**WHAT TO DO**
Give back the entries that follow exactly as written. Any picture gets left out.

*** RECORD EXCERPTS

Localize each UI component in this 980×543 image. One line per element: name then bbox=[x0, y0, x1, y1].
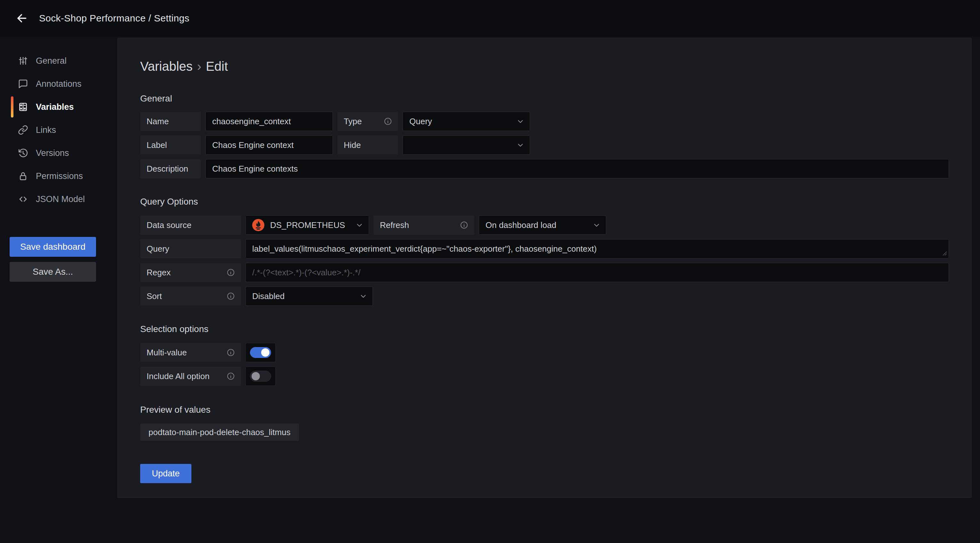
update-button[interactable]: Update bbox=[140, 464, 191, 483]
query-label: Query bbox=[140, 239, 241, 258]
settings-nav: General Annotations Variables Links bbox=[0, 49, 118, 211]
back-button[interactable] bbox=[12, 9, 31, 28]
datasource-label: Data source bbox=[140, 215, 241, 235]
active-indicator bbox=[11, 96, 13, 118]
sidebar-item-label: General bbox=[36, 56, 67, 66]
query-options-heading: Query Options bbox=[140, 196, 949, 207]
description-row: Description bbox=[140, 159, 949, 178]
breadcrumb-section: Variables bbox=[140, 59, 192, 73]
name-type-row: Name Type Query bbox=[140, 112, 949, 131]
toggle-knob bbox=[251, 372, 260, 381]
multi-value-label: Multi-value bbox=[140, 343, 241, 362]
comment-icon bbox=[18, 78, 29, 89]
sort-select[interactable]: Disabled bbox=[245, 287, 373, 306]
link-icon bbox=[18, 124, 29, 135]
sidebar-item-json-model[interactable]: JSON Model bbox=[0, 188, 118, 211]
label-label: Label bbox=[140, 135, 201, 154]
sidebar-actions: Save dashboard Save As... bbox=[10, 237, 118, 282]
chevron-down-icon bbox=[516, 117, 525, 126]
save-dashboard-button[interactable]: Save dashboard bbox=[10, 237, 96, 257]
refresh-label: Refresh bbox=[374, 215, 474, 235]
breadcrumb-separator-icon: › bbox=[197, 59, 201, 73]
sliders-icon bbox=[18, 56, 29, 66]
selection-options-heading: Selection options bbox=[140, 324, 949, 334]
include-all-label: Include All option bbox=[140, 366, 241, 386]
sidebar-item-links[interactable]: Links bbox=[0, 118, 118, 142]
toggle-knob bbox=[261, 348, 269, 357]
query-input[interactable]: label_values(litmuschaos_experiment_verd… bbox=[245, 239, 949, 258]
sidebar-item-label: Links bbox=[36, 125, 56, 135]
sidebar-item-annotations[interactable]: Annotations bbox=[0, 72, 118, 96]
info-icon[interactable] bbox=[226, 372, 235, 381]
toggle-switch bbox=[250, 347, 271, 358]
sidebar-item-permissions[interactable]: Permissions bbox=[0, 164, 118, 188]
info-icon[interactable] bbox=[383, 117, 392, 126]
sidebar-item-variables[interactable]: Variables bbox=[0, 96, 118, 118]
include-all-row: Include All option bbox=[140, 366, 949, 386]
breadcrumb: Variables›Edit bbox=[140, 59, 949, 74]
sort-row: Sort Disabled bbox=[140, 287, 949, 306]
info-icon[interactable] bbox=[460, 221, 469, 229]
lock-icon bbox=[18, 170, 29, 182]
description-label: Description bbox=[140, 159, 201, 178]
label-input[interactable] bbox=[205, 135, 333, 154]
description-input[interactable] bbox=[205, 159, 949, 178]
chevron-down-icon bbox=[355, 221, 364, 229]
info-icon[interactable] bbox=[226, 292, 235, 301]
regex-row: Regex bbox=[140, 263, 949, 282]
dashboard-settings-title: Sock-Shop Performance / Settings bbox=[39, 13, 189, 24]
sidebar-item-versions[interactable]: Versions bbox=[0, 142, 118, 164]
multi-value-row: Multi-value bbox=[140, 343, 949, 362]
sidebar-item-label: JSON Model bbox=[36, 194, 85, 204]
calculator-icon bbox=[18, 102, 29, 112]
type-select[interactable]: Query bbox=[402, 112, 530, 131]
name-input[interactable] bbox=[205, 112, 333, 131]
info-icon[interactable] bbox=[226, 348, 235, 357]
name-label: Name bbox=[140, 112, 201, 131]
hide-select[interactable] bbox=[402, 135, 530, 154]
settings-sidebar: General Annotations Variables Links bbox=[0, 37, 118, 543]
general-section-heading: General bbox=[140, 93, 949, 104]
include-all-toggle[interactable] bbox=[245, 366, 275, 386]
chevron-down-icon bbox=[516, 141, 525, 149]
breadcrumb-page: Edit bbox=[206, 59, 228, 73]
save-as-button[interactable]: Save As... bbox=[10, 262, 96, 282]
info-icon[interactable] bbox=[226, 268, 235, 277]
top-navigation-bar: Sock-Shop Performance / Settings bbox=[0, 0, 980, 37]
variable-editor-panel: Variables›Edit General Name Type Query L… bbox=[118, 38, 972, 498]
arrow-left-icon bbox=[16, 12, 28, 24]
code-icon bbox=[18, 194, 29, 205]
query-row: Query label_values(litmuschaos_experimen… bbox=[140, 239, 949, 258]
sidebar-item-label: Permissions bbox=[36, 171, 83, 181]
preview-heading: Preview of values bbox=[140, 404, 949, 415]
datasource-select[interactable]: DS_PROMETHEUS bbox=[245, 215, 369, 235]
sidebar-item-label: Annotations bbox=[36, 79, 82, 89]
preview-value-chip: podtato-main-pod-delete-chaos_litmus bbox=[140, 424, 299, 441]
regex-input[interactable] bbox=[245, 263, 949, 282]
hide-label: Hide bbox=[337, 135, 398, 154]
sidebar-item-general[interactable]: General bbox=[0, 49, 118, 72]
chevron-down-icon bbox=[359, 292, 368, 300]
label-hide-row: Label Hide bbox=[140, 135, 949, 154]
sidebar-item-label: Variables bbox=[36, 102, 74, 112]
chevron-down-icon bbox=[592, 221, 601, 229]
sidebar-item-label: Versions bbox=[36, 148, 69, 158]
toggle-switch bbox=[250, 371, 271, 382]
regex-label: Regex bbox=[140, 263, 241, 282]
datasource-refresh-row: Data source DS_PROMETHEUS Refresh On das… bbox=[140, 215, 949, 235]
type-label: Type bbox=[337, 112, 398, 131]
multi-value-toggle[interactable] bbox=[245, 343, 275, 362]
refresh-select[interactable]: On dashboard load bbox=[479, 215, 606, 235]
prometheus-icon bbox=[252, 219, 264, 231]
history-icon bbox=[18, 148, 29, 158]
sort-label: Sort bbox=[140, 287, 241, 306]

******

**SOLUTION TO THIS EXERCISE**
Localize each UI component in this 980×543 image. One line per element: name then bbox=[x0, y0, x1, y1].
update-button[interactable]: Update bbox=[140, 464, 191, 483]
query-label: Query bbox=[140, 239, 241, 258]
settings-nav: General Annotations Variables Links bbox=[0, 49, 118, 211]
back-button[interactable] bbox=[12, 9, 31, 28]
datasource-label: Data source bbox=[140, 215, 241, 235]
active-indicator bbox=[11, 96, 13, 118]
sidebar-item-label: General bbox=[36, 56, 67, 66]
query-options-heading: Query Options bbox=[140, 196, 949, 207]
description-row: Description bbox=[140, 159, 949, 178]
breadcrumb-section: Variables bbox=[140, 59, 192, 73]
name-type-row: Name Type Query bbox=[140, 112, 949, 131]
toggle-knob bbox=[251, 372, 260, 381]
multi-value-label: Multi-value bbox=[140, 343, 241, 362]
comment-icon bbox=[18, 78, 29, 89]
sort-select[interactable]: Disabled bbox=[245, 287, 373, 306]
link-icon bbox=[18, 124, 29, 135]
sidebar-item-json-model[interactable]: JSON Model bbox=[0, 188, 118, 211]
label-label: Label bbox=[140, 135, 201, 154]
sidebar-actions: Save dashboard Save As... bbox=[10, 237, 118, 282]
chevron-down-icon bbox=[516, 117, 525, 126]
save-dashboard-button[interactable]: Save dashboard bbox=[10, 237, 96, 257]
refresh-label: Refresh bbox=[374, 215, 474, 235]
breadcrumb-separator-icon: › bbox=[197, 59, 201, 73]
sliders-icon bbox=[18, 56, 29, 66]
selection-options-heading: Selection options bbox=[140, 324, 949, 334]
include-all-label: Include All option bbox=[140, 366, 241, 386]
sidebar-item-links[interactable]: Links bbox=[0, 118, 118, 142]
toggle-knob bbox=[261, 348, 269, 357]
query-input[interactable]: label_values(litmuschaos_experiment_verd… bbox=[245, 239, 949, 258]
sidebar-item-label: Links bbox=[36, 125, 56, 135]
sidebar-item-annotations[interactable]: Annotations bbox=[0, 72, 118, 96]
info-icon[interactable] bbox=[226, 372, 235, 381]
toggle-switch bbox=[250, 347, 271, 358]
sidebar-item-permissions[interactable]: Permissions bbox=[0, 164, 118, 188]
info-icon[interactable] bbox=[383, 117, 392, 126]
sidebar-item-variables[interactable]: Variables bbox=[0, 96, 118, 118]
include-all-row: Include All option bbox=[140, 366, 949, 386]
breadcrumb: Variables›Edit bbox=[140, 59, 949, 74]
sort-row: Sort Disabled bbox=[140, 287, 949, 306]
info-icon[interactable] bbox=[460, 221, 469, 229]
lock-icon bbox=[18, 170, 29, 182]
description-label: Description bbox=[140, 159, 201, 178]
label-input[interactable] bbox=[205, 135, 333, 154]
description-input[interactable] bbox=[205, 159, 949, 178]
chevron-down-icon bbox=[355, 221, 364, 229]
info-icon[interactable] bbox=[226, 292, 235, 301]
regex-row: Regex bbox=[140, 263, 949, 282]
dashboard-settings-title: Sock-Shop Performance / Settings bbox=[39, 13, 189, 24]
sidebar-item-versions[interactable]: Versions bbox=[0, 142, 118, 164]
multi-value-row: Multi-value bbox=[140, 343, 949, 362]
sidebar-item-label: JSON Model bbox=[36, 194, 85, 204]
calculator-icon bbox=[18, 102, 29, 112]
type-select[interactable]: Query bbox=[402, 112, 530, 131]
name-input[interactable] bbox=[205, 112, 333, 131]
info-icon[interactable] bbox=[226, 348, 235, 357]
name-label: Name bbox=[140, 112, 201, 131]
hide-select[interactable] bbox=[402, 135, 530, 154]
settings-sidebar: General Annotations Variables Links bbox=[0, 37, 118, 543]
general-section-heading: General bbox=[140, 93, 949, 104]
include-all-toggle[interactable] bbox=[245, 366, 275, 386]
chevron-down-icon bbox=[516, 141, 525, 149]
breadcrumb-page: Edit bbox=[206, 59, 228, 73]
save-as-button[interactable]: Save As... bbox=[10, 262, 96, 282]
info-icon[interactable] bbox=[226, 268, 235, 277]
top-navigation-bar: Sock-Shop Performance / Settings bbox=[0, 0, 980, 37]
variable-editor-panel: Variables›Edit General Name Type Query L… bbox=[118, 38, 972, 498]
arrow-left-icon bbox=[16, 12, 28, 24]
code-icon bbox=[18, 194, 29, 205]
query-row: Query label_values(litmuschaos_experimen… bbox=[140, 239, 949, 258]
sidebar-item-label: Permissions bbox=[36, 171, 83, 181]
preview-heading: Preview of values bbox=[140, 404, 949, 415]
datasource-select[interactable]: DS_PROMETHEUS bbox=[245, 215, 369, 235]
sidebar-item-label: Annotations bbox=[36, 79, 82, 89]
preview-value-chip: podtato-main-pod-delete-chaos_litmus bbox=[140, 424, 299, 441]
regex-input[interactable] bbox=[245, 263, 949, 282]
hide-label: Hide bbox=[337, 135, 398, 154]
sidebar-item-general[interactable]: General bbox=[0, 49, 118, 72]
chevron-down-icon bbox=[359, 292, 368, 300]
label-hide-row: Label Hide bbox=[140, 135, 949, 154]
sidebar-item-label: Variables bbox=[36, 102, 74, 112]
chevron-down-icon bbox=[592, 221, 601, 229]
sidebar-item-label: Versions bbox=[36, 148, 69, 158]
toggle-switch bbox=[250, 371, 271, 382]
regex-label: Regex bbox=[140, 263, 241, 282]
datasource-refresh-row: Data source DS_PROMETHEUS Refresh On das… bbox=[140, 215, 949, 235]
type-label: Type bbox=[337, 112, 398, 131]
multi-value-toggle[interactable] bbox=[245, 343, 275, 362]
refresh-select[interactable]: On dashboard load bbox=[479, 215, 606, 235]
prometheus-icon bbox=[252, 219, 264, 231]
history-icon bbox=[18, 148, 29, 158]
sort-label: Sort bbox=[140, 287, 241, 306]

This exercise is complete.